Too much highs from A Mid-Range

davethewave

Registered
Joined
Feb 9, 2017
I have A pair of Towers that are sufficient in the Bass and Treble region, could use some improvement in the mid-range.I do not plan on dumping a lot of money into these since they are Welton A rather cheap brand.You know... the Rent A Center distribution model. These speakers are so bright with the horn tweeter and the mids that when I dis-connect the mid-range there's no difference. I got the same results with an EV 8" (SP8C) producing more highs than for A Mid Driver. What can be done to get A good mid-range sound out of these speakers?
 

DonnyThompson

Well-Known Member
Joined
Nov 25, 2012
Use other speakers.
I know that may come off as abrupt, but really, it's the truth.
Home speakers are notorious for being colored, usually in the bass and top ends.
The cabinets are generally tuned to give this kind of skewed sound... and sometimes they are just so cheaply made that they aren't "tuned" at all, but thrown together on an assembly line somewhere, using cheap components... and cheap labor.

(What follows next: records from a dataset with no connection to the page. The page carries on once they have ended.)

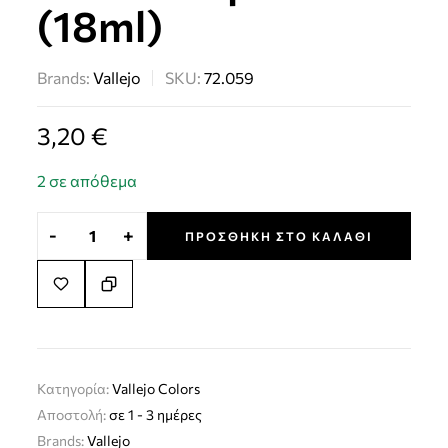
(18ml)
Brands:
Vallejo
SKU:
72.059
3,20
€
2 σε απόθεμα
-
+
ΠΡΟΣΘΉΚΗ ΣΤΟ ΚΑΛΆΘΙ
Κατηγορία:
Vallejo Colors
Αποστολή:
σε 1 - 3 ημέρες
Brands:
Vallejo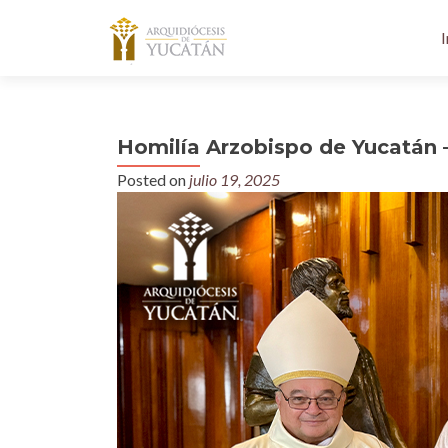
I
Homilía Arzobispo de Yucatán 
Posted on
julio 19, 2025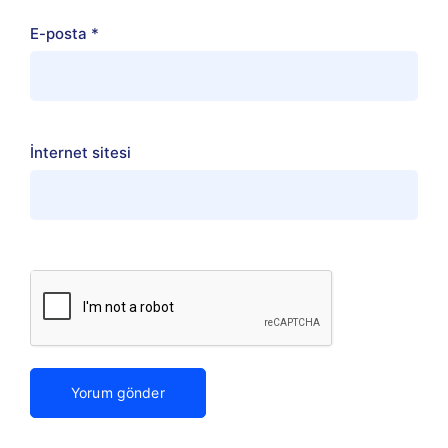
E-posta
*
İnternet sitesi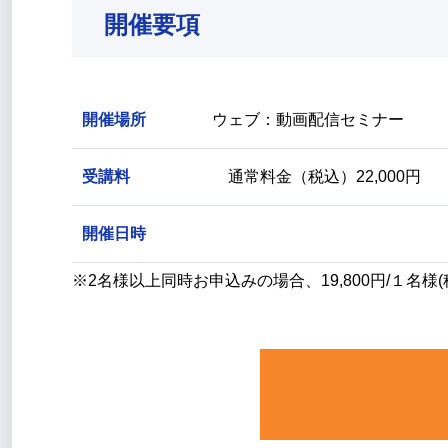
開催要項
開催場所
ウェブ：動画配信セミナー
受講料
通常料金（税込）22,000円
開催日時
※2名様以上同時お申込みの場合、19,800円/１名様(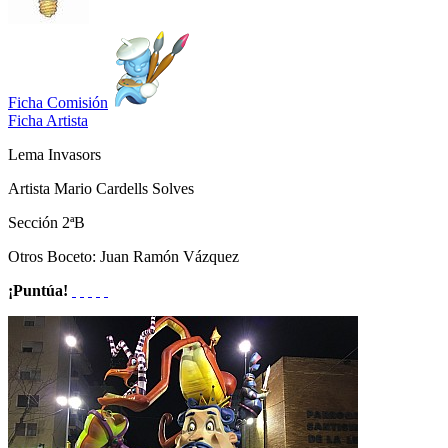
Ficha Comisión
Ficha Artista
Lema
Invasors
Artista
Mario Cardells Solves
Sección
2ªB
Otros
Boceto: Juan Ramón Vázquez
¡Puntúa!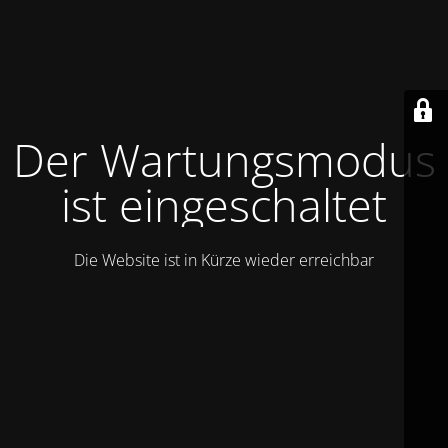
Der Wartungsmodus
ist eingeschaltet
Die Website ist in Kürze wieder erreichbar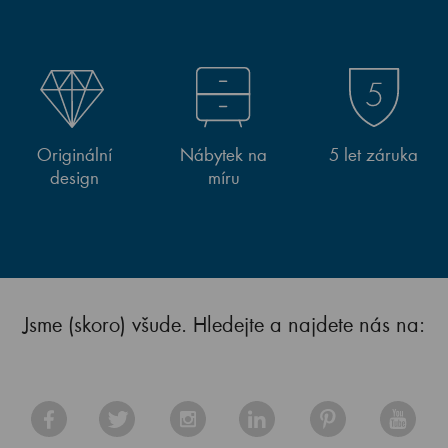
Originální
Nábytek na
5 let záruka
design
míru
Jsme (skoro) všude. Hledejte a najdete nás na: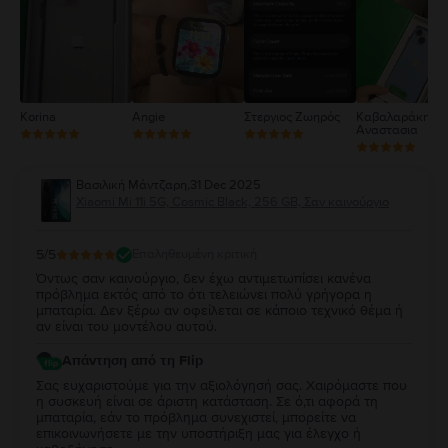
2
1
Korina
Angie
Στεργιος Ζωηρός
Καβαλαράκη
Αναστασια
Βασιλική Μάντζαρη
,
31 Dec 2025
Xiaomi Mi 11i 5G, Cosmic Black, 256 GB, Σαν καινούργιο
5
/5
Επαληθευμένη κριτική
Όντως σαν καινούργιο, δεν έχω αντιμετωπίσει κανένα
πρόβλημα εκτός από το ότι τελειώνει πολύ γρήγορα η
μπαταρία. Δεν ξέρω αν οφείλεται σε κάποιο τεχνικό θέμα ή
αν είναι του μοντέλου αυτού.
Απάντηση από τη Flip
Σας ευχαριστούμε για την αξιολόγησή σας. Χαιρόμαστε που
η συσκευή είναι σε άριστη κατάσταση. Σε ό,τι αφορά τη
μπαταρία, εάν το πρόβλημα συνεχιστεί, μπορείτε να
επικοινωνήσετε με την υποστήριξη μας για έλεγχο ή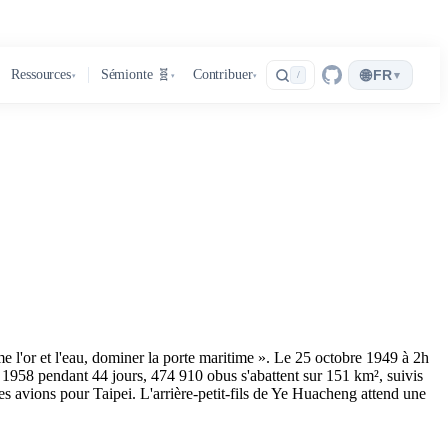
🌐
Ressources
Sémionte 🧬
Contribuer
FR
▾
/
▾
▾
▾
l'or et l'eau, dominer la porte maritime ». Le 25 octobre 1949 à 2h
1958 pendant 44 jours, 474 910 obus s'abattent sur 151 km², suivis
es avions pour Taipei. L'arrière-petit-fils de Ye Huacheng attend une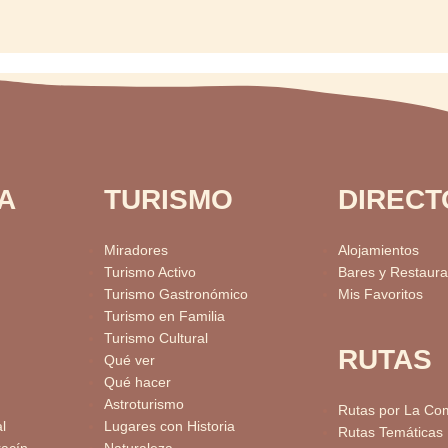
A
TURISMO
DIRECT
Miradores
Alojamientos
Turismo Activo
Bares y Restaura
Turismo Gastronómico
Mis Favoritos
Turismo en Familia
Turismo Cultural
RUTAS
Qué ver
Qué hacer
Astroturismo
Rutas por La Co
l
Lugares con Historia
Rutas Temáticas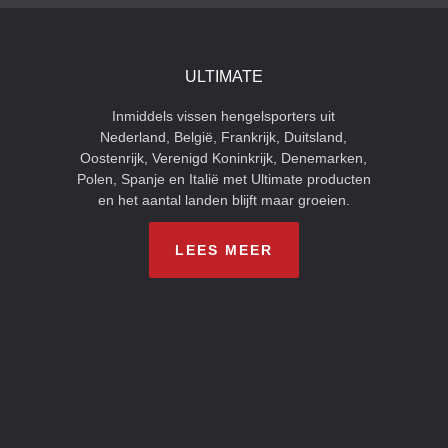
ULTIMATE
Inmiddels vissen hengelsporters uit
Nederland, België, Frankrijk, Duitsland,
Oostenrijk, Verenigd Koninkrijk, Denemarken,
Polen, Spanje en Italië met Ultimate producten
en het aantal landen blijft maar groeien.
LEES MEER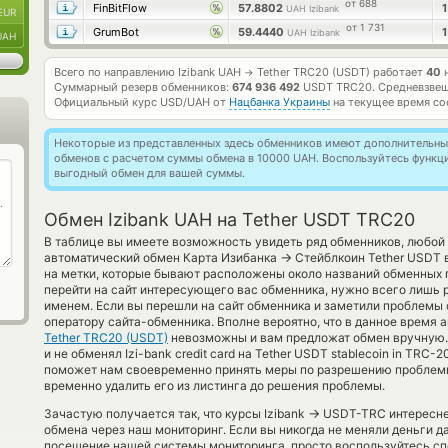
от 688
FinBitFlow
57.8802
UAH Izibank
EUR
от 1 731
GrumBot
59.4440
UAH Izibank
UAH
Всего по направлению Izibank UAH
Tether TRC20 (USDT) работает
40
н
→
Суммарный резерв обменников:
674 936 492
USDT TRC20.
Средневзвеш
Официальный курс
USD/UAH
от
Нацбанка Украины
на текущее время со
Некоторые из представленных здесь обменников имеют дополнительные
обменов с расчетом суммы обмена в 10000 UAH. Воспользуйтесь функ
выгодный обмен для вашей суммы.
Обмен Izibank UAH на Tether USDT TRC20
В таблице вы имеете возможность увидеть ряд обменников, любой 
→
автоматический обмен Карта Изибанка
Стейблкоин Tether USDT 
на метки, которые бывают расположены около названий обменных 
перейти на сайт интересующего вас обменника, нужно всего лишь 
именем. Если вы перешли на сайт обменника и заметили проблемы с
оператору сайта-обменника. Вполне вероятно, что в данное время
Tether TRC20 (USDT)
невозможны и вам предложат обмен вручную. 
и не обменял Izi-bank credit card на Tether USDT stablecoin in TRC-
поможет нам своевременно принять меры по разрешению проблемы
временно удалить его из листинга до решения проблемы.
→
Зачастую получается так, что курсы Izibank
USDT-TRC интереснее
обмена через наш мониторинг. Если вы никогда не меняли деньги 
посещение нашей системы мониторинга, просто воспользуйтесь сп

If you are looking for a pair of speakers for studio/mixing purposes, then you should get into a pair of speakers that are dedicated to act as such, and that can give you as flat of a response as possible.
Even the cheapest near-fields are gonna be better than using what you are describing you have now.

-d.
 

dvdhawk

Well-Known Member
Joined
Dec 18, 2008
Or... find a way to incorporate an equalizer, which isn't as easy as it used to be. (Do you have a tape monitor loop?)

But like Donny, I'd be very concerned about whether any speaker so poorly designed that you can remove a driver and not notice any difference, could be salvaged.
 

pcrecord

Quality recording seeker !
Well-Known Member
Joined
Feb 21, 2013
I think the crossover would be my first place to investigate. The actual ones may send wrong sets of frequencies to different section of the speakers cab. Once you validate that the crossover is well balance, swapping speaker or tweeter etc... Another approach would be to tune the output of the crossover with atenuation (with resistors)
If there is no crossover in the towers, start by adding some.

Also try EQ and in the end change speakers and/or Amp...
 

bouldersound

Real guitars are for old people.
Well-Known Member
Joined
Jan 23, 2010
I get the impression they are in the "white van speaker" range of product. That is, they're junk made for looks, not for sound. Trash them and get real speakers.
 

Kurt Foster

Well-Known Member
Joined
Jul 2, 2002
speaker placement is very critical. here is how i suggest you set them up. be sure they are at the very bottom of the dumpster so they can be fully covered by the trash.
dumpster.JPG
 

audiokid

Moderator
Joined
Mar 20, 2000
I'm wondering with a big red flag... if your mix(s) are excessively dipped in the mids there is something more happening here. To not hear significant mid freq difference with two brands of speakers screams more issues than just crap speakers. Being said, buy some Avatones.
 

davethewave

Registered
Joined
Feb 9, 2017
Thanks for all your responses (even the sarcastic ones)!Picture of the dumpster was great!
Definately not A speaker of any quality whatsoever.I lined 'em with insulation,had to
put screws in the backs they were vibrating so bad.But what the hell,they were free.I'm
running 500 RMS watts to 'em and they handle it quite well.A good speaker to DJ with.
I'd run A separate PA of course . Don't wanna mess these bad boys up!